L-tile and H-tile Avalon® Memory-mapped Intel® FPGA IP for PCI Express* User Guide

ID 683667
Date 9/26/2022
Public

A newer version of this document is available. Customers should click here to go to the newest version.

Document Table of Contents

10.2. Endpoint Design Example

This design example comprises a native Endpoint, a DMA application and a Root Port BFM. The write DMA module implements write operations from the Endpoint memory to the Root Complex (RC) memory. The read DMA implements read operations from the RC memory to the Endpoint memory.

When operating on a hardware platform, a software application running on the Root Complex processor typically controls the DMA. In simulation, the generated testbench, along with this design example, provide a BFM driver module in Verilog HDL that controls the DMA operations. Because the example relies on no other hardware interface than the PCI Express link, you can use the design example for the initial hardware validation of your system.

System generation creates the Endpoint variant in Verilog HDL. The testbench files are only available in Verilog HDL in the current release.

Note:

To run the DMA tests using MSI, you must set the Number of MSI messages requested parameter under the PCI Express/PCI Capabilities page to at least 2.

The DMA design example uses an architecture capable of transferring a large amount of fragmented memory without accessing the DMA registers for every memory block. For each memory block, the DMA design example uses a descriptor table containing the following information:

  • Size of the transfer
  • Address of the source
  • Address of the destination
  • Control bits to set the handshaking behavior between the software application or BFM driver and the DMA module
Note: The DMA design example only supports DWORD‑aligned accesses. The DMA design example does not support ECRC forwarding.

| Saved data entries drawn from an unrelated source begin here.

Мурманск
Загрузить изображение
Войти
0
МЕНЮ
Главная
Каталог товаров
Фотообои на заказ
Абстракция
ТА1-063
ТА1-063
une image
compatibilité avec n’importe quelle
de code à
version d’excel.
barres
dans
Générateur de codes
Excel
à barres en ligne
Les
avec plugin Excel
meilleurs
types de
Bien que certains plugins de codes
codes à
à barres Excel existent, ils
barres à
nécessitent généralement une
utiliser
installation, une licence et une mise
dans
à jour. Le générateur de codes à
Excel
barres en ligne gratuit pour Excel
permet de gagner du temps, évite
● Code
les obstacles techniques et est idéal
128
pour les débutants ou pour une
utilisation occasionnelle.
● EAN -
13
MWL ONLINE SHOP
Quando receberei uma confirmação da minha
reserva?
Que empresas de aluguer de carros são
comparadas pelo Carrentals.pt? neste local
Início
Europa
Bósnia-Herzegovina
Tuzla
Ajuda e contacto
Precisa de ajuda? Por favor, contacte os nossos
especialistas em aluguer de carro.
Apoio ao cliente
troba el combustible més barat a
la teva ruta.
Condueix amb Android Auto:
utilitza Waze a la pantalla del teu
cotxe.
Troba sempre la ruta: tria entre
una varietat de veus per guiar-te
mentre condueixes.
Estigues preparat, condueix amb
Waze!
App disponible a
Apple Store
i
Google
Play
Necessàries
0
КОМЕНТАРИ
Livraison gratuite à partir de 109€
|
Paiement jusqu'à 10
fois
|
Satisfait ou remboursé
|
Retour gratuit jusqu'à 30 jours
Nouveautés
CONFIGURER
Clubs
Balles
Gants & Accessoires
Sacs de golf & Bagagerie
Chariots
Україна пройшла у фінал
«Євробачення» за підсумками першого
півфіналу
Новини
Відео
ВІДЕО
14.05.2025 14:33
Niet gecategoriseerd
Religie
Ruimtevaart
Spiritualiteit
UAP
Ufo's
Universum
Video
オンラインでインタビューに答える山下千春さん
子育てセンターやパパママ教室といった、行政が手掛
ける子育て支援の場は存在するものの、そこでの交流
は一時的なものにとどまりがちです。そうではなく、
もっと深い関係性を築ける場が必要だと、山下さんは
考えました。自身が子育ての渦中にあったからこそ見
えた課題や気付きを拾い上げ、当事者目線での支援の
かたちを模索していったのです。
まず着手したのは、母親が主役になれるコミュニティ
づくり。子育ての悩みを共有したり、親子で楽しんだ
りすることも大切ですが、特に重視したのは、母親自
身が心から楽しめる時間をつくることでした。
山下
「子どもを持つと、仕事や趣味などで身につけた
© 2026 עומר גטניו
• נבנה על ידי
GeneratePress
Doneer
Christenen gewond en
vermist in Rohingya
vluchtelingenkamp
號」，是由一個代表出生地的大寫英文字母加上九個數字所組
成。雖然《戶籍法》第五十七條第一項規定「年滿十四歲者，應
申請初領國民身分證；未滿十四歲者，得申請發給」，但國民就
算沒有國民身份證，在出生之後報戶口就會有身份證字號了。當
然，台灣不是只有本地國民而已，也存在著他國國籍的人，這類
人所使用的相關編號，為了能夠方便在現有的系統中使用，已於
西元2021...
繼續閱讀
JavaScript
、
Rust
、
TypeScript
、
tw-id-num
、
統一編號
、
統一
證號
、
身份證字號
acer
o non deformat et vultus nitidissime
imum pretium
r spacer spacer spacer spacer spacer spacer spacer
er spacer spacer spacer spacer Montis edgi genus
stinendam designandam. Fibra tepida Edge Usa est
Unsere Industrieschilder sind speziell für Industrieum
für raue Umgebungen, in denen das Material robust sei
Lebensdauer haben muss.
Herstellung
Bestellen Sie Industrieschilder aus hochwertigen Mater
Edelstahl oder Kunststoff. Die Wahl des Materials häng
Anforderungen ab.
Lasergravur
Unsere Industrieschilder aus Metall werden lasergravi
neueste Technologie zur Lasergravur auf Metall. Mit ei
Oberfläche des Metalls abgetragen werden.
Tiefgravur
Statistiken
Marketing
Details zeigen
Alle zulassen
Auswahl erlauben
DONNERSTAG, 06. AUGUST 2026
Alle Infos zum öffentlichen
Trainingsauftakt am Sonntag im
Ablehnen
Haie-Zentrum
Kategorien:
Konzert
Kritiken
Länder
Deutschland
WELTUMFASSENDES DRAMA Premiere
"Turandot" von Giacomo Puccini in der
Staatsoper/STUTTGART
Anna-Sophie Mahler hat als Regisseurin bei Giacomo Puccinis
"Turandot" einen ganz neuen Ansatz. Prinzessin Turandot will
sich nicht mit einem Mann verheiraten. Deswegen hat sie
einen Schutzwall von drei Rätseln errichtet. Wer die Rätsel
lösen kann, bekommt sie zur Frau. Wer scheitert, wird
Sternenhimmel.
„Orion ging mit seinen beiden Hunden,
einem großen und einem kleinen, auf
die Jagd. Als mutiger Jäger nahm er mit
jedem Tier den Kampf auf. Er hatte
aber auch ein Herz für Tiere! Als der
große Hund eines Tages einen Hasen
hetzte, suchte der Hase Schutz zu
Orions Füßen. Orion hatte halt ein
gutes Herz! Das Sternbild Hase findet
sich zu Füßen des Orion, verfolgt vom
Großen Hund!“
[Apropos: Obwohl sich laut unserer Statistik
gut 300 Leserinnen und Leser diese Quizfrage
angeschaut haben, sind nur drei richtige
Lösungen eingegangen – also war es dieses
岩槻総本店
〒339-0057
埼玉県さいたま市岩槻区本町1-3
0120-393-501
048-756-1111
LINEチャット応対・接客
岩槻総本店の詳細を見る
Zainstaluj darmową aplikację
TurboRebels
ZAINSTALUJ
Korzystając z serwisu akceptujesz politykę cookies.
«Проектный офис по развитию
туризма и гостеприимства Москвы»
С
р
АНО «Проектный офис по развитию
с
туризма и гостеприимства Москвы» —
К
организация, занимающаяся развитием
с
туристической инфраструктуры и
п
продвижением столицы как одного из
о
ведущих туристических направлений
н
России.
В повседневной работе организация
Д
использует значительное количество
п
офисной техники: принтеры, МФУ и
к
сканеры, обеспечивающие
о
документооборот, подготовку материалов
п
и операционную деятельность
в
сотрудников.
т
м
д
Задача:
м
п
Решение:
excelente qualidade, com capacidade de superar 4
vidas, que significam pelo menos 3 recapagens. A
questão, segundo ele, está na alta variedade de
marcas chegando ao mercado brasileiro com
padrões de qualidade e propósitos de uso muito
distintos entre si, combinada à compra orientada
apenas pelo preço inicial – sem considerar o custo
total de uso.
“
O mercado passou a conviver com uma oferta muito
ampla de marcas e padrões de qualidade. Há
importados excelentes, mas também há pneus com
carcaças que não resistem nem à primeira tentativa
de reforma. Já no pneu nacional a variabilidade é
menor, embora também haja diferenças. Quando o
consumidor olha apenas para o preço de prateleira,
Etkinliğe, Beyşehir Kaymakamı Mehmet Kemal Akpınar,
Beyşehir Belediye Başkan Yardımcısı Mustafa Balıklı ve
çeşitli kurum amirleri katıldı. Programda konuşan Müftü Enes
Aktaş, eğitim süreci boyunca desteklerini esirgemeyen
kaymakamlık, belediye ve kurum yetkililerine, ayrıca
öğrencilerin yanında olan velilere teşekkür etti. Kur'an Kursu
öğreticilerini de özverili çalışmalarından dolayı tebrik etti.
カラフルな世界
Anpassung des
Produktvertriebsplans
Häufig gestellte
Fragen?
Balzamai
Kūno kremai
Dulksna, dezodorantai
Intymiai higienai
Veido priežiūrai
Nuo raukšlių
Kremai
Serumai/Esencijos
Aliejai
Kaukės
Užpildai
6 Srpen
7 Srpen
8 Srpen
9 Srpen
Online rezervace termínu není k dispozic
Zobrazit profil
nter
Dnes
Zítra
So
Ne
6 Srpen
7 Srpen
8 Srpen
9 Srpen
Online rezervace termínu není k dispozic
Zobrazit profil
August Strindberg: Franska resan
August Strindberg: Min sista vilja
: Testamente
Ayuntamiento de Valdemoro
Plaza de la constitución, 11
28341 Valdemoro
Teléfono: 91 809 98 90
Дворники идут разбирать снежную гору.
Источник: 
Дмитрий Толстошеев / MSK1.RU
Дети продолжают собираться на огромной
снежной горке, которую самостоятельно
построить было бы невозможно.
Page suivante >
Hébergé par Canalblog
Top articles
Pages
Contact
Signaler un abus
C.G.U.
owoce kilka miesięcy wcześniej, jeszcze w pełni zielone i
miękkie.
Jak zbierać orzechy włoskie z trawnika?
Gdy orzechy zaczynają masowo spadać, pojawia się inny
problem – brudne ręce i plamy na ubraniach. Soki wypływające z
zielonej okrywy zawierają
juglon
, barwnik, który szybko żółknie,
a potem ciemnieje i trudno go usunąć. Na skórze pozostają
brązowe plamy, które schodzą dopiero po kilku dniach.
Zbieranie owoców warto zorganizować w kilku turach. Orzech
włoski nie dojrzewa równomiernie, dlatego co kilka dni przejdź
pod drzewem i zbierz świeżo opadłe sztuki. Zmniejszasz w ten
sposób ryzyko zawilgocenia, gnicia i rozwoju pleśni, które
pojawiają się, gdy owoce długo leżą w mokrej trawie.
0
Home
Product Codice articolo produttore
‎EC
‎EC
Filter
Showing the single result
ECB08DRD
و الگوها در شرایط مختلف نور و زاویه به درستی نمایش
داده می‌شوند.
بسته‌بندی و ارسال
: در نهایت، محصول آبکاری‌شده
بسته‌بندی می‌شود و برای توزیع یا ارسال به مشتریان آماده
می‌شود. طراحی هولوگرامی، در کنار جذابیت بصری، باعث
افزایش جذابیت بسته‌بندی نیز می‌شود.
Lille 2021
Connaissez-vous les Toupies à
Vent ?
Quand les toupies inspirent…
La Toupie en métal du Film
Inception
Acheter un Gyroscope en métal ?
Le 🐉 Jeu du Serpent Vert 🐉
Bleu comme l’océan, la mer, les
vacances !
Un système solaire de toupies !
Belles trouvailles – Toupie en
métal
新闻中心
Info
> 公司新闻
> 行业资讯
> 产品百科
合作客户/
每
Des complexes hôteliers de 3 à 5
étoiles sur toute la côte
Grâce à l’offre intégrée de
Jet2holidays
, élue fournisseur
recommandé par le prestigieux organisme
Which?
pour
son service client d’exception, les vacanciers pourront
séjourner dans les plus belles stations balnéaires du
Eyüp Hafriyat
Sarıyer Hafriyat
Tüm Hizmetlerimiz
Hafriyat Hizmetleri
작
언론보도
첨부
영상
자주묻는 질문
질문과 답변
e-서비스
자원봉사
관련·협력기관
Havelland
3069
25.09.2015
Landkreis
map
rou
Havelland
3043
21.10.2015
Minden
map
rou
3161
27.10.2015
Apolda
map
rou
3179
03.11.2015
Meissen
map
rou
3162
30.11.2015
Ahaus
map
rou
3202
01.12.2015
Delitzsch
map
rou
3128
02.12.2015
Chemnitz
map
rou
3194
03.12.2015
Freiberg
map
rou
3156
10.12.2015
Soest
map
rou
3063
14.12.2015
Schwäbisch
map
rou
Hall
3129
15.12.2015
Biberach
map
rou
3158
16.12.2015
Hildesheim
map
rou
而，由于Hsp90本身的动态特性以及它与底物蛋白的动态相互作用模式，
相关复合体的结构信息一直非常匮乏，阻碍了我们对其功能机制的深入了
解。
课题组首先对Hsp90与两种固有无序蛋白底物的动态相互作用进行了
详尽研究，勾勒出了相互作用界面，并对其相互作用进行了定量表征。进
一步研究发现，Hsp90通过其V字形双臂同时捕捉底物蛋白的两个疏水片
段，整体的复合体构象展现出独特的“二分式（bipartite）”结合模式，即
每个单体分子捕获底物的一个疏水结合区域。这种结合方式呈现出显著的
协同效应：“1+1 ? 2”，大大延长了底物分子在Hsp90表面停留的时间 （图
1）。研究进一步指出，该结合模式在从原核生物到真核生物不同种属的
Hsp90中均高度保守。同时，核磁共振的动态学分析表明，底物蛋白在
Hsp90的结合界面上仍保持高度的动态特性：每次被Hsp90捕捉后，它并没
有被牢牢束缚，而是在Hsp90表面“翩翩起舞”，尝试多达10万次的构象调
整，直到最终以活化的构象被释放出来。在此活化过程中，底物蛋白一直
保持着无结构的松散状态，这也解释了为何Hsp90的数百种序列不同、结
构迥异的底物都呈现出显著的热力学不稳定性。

The BFM driver writes the descriptor tables into BFM shared memory, from which the DMA design engine continuously collects the descriptor tables for DMA read, DMA write, or both. At the beginning of the transfer, the BFM programs the Endpoint DMA control register. The DMA control register indicates the total number of descriptor tables and the BFM shared memory address of the first descriptor table. After programming the DMA control register, the DMA engine continuously fetches descriptors from the BFM shared memory for both DMA reads and DMA writes, and then performs the data transfer for each descriptor.

The following figure shows a block diagram of the design example connected to an external RC CPU.

Figure 69. Top-Level DMA Example for Simulation

The block diagram contains the following elements:

  • The DMA application connects to the Avalon® -MM interface of the Intel L-/H-Tile Avalon-MM for PCI ExpressIP core. The connections consist of the following interfaces:
    • The Avalon® -MM RX master receives TLP header and data information from the Hard IP block.
    • The Avalon® -MM TX slave transmits TLP header and data information to the Hard IP block.
    • The Avalon® -MM control register access (CRA) IRQ port requests MSI interrupts from the Hard IP block.
    • The sideband signal bus carries static information such as configuration information.
  • The BFM shared memory stores the descriptor tables for the DMA read and the DMA write operations.
  • A Root Complex CPU and associated PCI Express* PHY connect to the Endpoint design example, using a Root Port.

The example Endpoint design and application accomplish the following objectives:

  • Show you how to interface to the Intel L-/H-Tile Avalon-MM for PCI Express using the Avalon-MM protocol.
  • Provide a DMA channel that initiates memory read and write transactions on the PCI Express* link.

The DMA design example hierarchy consists of these components:

  • A DMA read and a DMA write module
  • An on-chip Endpoint memory (Avalon-MM slave) which uses two Avalon-MM interfaces for each engine

The RC slave module typically drives downstream transactions which target the Endpoint on‑chip buffer memory. These target memory transactions bypass the DMA engines. In addition, the RC slave module monitors performance and acknowledges incoming message TLPs.